EUGENE A. WRIGHT, Circuit Judge:

We review and affirm an order approving the 1988-89 Student Assignment Plan for the San Jose Unified School District.

An en banc panel of this court ruled that the school district acted with segregative intent in maintaining racially imbalanced schools, and ordered the district court to fashion an appropriate remedy. Diaz v. San Jose Unified School Dist., 733 F.2d 660 (9th Cir.1984), cert. denied, 471 U.S. 1065, 105 S.Ct. 2140, 85 L.Ed.2d 497 (1985). The district court, after receiving proposals from plaintiffs, the class of all Spanish-sur-named students enrolled in the San Jose district and their parents, and the defendant school district, drafted an elaborate desegregation order. 633 F.Supp. 808 (N.D.Cal.1985). It set interim annual goals, projecting that 90% of all students would attend desegregated schools by 1990.

The court adopted an approach designed “to maximize the ability of a student and his or her parents to choose voluntarily which school the student will attend.” Id. at 815. To facilitate voluntary student movement to desegregated schools, it ordered the district to establish (1) district-wide magnet schools; (2) schools with specialty enrichment programs; and (3) “schools with certain ‘programs of excellence’ in which a student’s attendance would improve the racial balance of both the sending and receiving school.” Id.
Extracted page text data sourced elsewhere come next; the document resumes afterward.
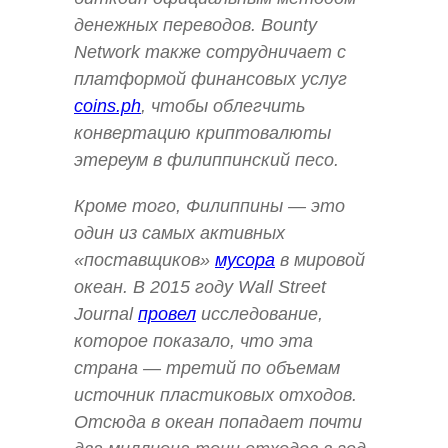
денежных переводов. Bounty
Network также сотрудничает с
платформой финансовых услуг
coins.ph
, чтобы облегчить
конвертацию криптовалюты
этереум в филиппинский песо.
Кроме того, Филиппины — это
один из самых активных
«поставщиков»
мусора
в мировой
океан. В 2015 году Wall Street
Journal
провел
исследование,
которое показало, что эта
страна — третий по объемам
источник пластиковых отходов.
Отсюда в океан попадает почти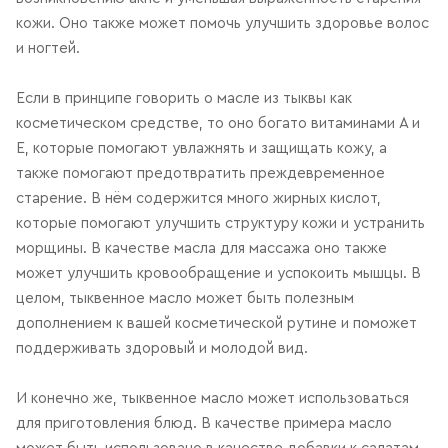
кожи. Оно также может помочь улучшить здоровье волос
и ногтей.
Если в принципе говорить о масле из тыквы как
косметическом средстве, то оно богато витаминами A и
E, которые помогают увлажнять и защищать кожу, а
также помогают предотвратить преждевременное
старение. В нём содержится много жирных кислот,
которые помогают улучшить структуру кожи и устранить
морщины. В качестве масла для массажа оно также
может улучшить кровообращение и успокоить мышцы. В
целом, тыквенное масло может быть полезным
дополнением к вашей косметической рутине и поможет
поддерживать здоровый и молодой вид.
И конечно же, тыквенное масло может использоваться
для приготовления блюд. В качестве примера масло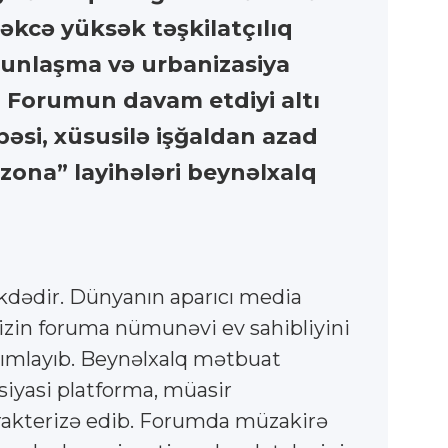
təkcə yüksək təşkilatçılıq
skunlaşma və urbanizasiya
 Forumun davam etdiyi altı
əsi, xüsusilə işğaldan azad
l zona” layihələri beynəlxalq
kdədir. Dünyanın aparıcı media
mizin foruma nümunəvi ev sahibliyini
yayımlayıb. Beynəlxalq mətbuat
yasi platforma, müasir
xarakterizə edib. Forumda müzakirə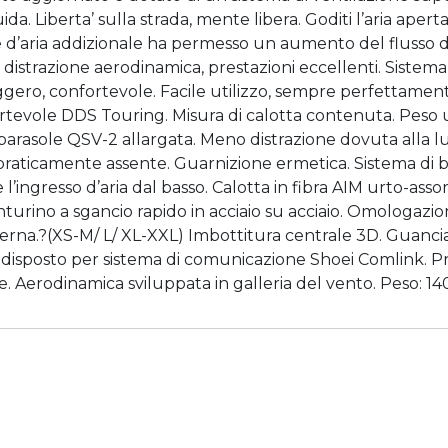
. Liberta’ sulla strada, mente libera. Goditi l’aria aperta
ore d’aria addizionale ha permesso un aumento del flusso d
istrazione aerodinamica, prestazioni eccellenti. Sistema 
ggero, confortevole. Facile utilizzo, sempre perfettamente
evole DDS Touring. Misura di calotta contenuta. Peso ult
 parasole QSV-2 allargata. Meno distrazione dovuta alla lu
raticamente assente. Guarnizione ermetica. Sistema di bloc
ne l’ingresso d’aria dal basso. Calotta in fibra AIM urto-a
cinturino a sgancio rapido in acciaio su acciaio. Omologazi
erna.?(XS-M/ L/ XL-XXL) Imbottitura centrale 3D. Guanciali
edisposto per sistema di comunicazione Shoei Comlink. Pres
re. Aerodinamica sviluppata in galleria del vento. Peso: 14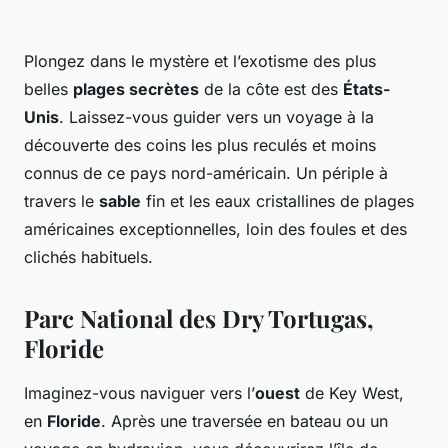
Plongez dans le mystère et l’exotisme des plus
belles
plages secrètes
de la côte est des
États-
Unis
. Laissez-vous guider vers un voyage à la
découverte des coins les plus reculés et moins
connus de ce pays nord-américain. Un périple à
travers le
sable
fin et les eaux cristallines de plages
américaines exceptionnelles, loin des foules et des
clichés habituels.
Parc National des Dry Tortugas,
Floride
Imaginez-vous naviguer vers l’
ouest
de Key West,
en
Floride
. Après une traversée en bateau ou un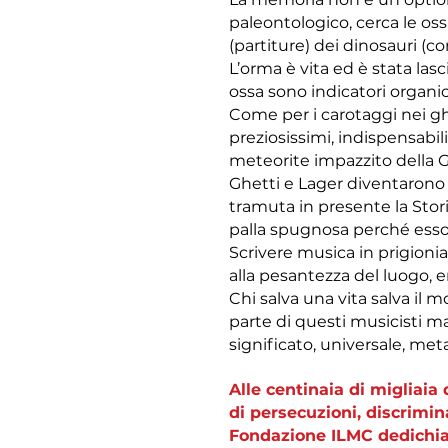
paleontologico, cerca le os
(partiture) dei dinosauri (co
L’orma è vita ed è stata lasc
ossa sono indicatori organic
Come per i carotaggi nei ghi
preziosissimi, indispensabil
meteorite impazzito della G
Ghetti e Lager diventarono fa
tramuta in presente la Sto
palla spugnosa perché esso
Scrivere musica in prigionia
alla pesantezza del luogo, e
Chi salva una vita salva il 
parte di questi musicisti ma
significato, universale, met
Alle centinaia di migliaia
di persecuzioni, discrimin
Fondazione ILMC dedichiam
The district expected almost complete desegregation by 1990 under the voluntary plan, but the court included a mandatory “backup” mechanism. If voluntary choices were not leading to sufficient desegregation, the district was authorized to impose caps to limit the enrollment of new students of particular ethnicity at racially-isolated schools.

To implement its desegregation plan, the court established a student assignment procedure that relied on an annual registration program. All students were subject initially to the program, and thereafter only those new to the district and those beginning the elementary, middle or high school level.

The district was to inform students and parents of educational and other opportunities offered at each school, and they were to respond with a ranking of school preference. Students were to be assigned to their first choices unless the school’s physical or programmatic capacity would be exceeded, or enrollment of certain students was barred by an ethnic enrollment cap. The court provided assignment priorities for schools that were over-subscribed. Students at the same priority level were assigned by random drawing.

The district prepared a student assignment plan for the 1988-89 school year. It applied to students who were required to participate in the registration process (students changing school levels, incoming students, and students on waiting lists). The plan was divided into two phases. During Phase I the district collected student registration requests through March 1988. From that pool, it filled schools according to the students’ choices pursuant to court-ordered priorities and up to the facility or ethnic capacities. Ninety-three percent of registering students were assigned to their first choices.

Phase II covered students who registered after April 1, 1988. Students who enrolled during this phase could not be considered for assignment to schools that had reached their facility or ethnic capacity by the end of Phase I. Students who did not receive their first choices were placed on waiting lists and would be considered *594 again during the next registration period. By the end of Phase II, the district expects that 92% of its students will attend desegregated schools, and 35 of its 38 schools will be desegregated.

In fulfilling its supervisory role over the remedial order, the district court held a hearing in March 1988 to review the plan and other aspects of its desegregation order. Plaintiffs challenged the assignment plan. They argued that Phase I does little to achieve desegregation and that only by imposing caps in Phase II is the district able to desegregate schools. They complained that because 72% of the participants in Phase II are minority students, they shoulder the burden of desegregation disproportionately. They sought to have the district’s plan rejected and their various proposals implemented.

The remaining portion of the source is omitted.